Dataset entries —
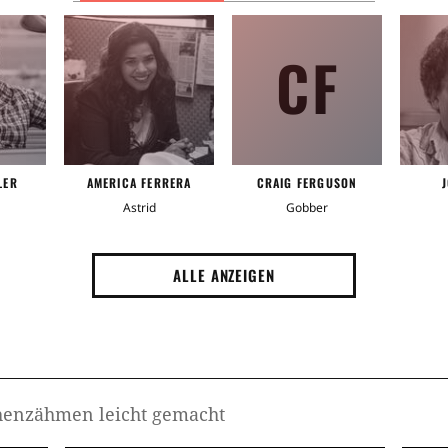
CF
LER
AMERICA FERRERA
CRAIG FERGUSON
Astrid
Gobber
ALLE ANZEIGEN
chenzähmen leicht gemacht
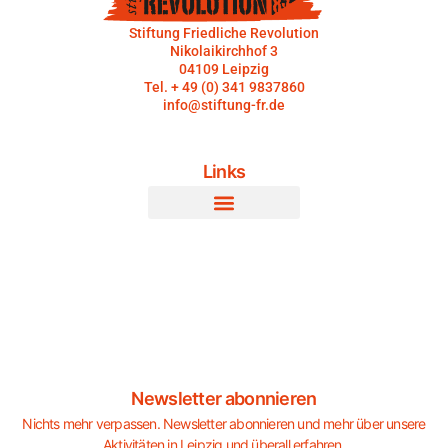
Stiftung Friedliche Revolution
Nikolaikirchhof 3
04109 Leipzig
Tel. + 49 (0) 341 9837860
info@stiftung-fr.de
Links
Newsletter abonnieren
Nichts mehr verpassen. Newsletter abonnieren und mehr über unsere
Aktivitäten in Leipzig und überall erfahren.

--

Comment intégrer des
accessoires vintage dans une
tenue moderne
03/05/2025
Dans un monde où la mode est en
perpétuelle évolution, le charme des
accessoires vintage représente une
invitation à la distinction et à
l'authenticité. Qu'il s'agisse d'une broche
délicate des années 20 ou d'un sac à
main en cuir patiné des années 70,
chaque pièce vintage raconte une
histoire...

What you have to do — Count how many lines in the entries contain "accessoires", then state that number alone.

Exercise result — 2